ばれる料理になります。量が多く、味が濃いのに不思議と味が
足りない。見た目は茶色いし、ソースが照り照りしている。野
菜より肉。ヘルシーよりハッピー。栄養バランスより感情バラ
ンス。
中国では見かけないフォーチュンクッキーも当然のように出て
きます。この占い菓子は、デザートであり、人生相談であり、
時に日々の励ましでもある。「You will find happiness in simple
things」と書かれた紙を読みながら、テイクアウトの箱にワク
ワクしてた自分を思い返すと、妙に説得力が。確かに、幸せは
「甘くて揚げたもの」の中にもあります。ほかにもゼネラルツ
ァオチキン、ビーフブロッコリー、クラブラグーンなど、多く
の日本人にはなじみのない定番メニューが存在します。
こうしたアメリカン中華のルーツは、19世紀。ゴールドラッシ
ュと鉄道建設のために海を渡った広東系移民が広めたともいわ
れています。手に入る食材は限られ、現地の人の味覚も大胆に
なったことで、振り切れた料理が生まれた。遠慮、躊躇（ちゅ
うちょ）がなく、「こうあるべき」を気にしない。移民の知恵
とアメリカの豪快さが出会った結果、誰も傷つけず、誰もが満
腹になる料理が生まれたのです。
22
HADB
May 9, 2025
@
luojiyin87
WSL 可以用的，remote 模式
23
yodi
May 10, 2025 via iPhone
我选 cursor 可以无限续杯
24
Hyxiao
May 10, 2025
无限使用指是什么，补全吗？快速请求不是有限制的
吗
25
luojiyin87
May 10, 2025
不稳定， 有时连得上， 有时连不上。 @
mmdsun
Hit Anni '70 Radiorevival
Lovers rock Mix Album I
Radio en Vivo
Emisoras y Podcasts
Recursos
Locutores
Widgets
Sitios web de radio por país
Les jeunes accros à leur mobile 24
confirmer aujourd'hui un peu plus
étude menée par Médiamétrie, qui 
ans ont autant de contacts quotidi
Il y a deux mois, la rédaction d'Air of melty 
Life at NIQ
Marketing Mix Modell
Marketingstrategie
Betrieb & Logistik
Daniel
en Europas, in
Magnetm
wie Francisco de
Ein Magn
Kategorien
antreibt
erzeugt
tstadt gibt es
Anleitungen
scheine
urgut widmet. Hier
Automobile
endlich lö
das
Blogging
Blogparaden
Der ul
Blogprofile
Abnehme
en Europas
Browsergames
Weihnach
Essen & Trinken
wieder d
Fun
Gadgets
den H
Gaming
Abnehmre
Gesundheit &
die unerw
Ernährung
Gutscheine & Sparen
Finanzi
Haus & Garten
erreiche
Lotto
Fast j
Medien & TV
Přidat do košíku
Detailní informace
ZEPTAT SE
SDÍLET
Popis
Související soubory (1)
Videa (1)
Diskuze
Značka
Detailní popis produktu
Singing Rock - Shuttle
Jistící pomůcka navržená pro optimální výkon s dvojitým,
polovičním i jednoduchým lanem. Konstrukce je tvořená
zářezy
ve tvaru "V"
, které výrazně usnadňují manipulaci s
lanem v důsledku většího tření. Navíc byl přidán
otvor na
• • •
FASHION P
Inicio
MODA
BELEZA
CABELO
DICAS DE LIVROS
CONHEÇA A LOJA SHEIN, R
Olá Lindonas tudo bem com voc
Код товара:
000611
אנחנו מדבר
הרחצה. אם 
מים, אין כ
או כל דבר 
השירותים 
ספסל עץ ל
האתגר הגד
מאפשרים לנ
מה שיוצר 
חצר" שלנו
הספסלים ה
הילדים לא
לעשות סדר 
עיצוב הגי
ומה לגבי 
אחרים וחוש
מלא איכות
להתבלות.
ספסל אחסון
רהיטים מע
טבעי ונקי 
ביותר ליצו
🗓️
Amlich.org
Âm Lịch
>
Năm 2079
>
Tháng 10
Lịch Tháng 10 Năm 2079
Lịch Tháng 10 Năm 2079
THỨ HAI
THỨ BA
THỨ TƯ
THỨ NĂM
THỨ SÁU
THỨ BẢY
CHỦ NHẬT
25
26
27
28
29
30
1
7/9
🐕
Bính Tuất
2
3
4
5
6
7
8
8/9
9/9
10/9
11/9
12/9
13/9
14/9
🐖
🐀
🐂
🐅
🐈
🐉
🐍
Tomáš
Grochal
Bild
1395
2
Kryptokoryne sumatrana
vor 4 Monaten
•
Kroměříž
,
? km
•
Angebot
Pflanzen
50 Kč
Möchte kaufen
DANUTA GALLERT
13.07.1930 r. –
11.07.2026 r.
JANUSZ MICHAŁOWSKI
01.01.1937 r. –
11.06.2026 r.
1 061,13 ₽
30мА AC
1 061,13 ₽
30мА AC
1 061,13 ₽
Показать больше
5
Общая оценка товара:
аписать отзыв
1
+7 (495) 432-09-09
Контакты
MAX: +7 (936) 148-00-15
• • •
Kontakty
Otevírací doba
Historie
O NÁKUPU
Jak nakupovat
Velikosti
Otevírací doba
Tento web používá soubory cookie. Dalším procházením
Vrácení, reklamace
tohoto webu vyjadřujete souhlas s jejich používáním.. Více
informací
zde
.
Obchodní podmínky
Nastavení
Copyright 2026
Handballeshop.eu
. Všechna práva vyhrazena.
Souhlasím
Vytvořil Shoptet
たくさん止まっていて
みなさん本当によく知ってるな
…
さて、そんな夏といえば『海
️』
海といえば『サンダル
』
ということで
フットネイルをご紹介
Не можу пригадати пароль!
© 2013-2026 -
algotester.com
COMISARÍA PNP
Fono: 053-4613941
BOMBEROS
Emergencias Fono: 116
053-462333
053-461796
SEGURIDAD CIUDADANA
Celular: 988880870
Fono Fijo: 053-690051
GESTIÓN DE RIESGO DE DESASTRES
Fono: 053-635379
• • •
PROMPT: What lines above contain the word "lanem"? Please copy each one.

WRITTEN ANSWER:
polovičním i jednoduchým lanem. Konstrukce je tvořená
lanem v důsledku většího tření. Navíc byl přidán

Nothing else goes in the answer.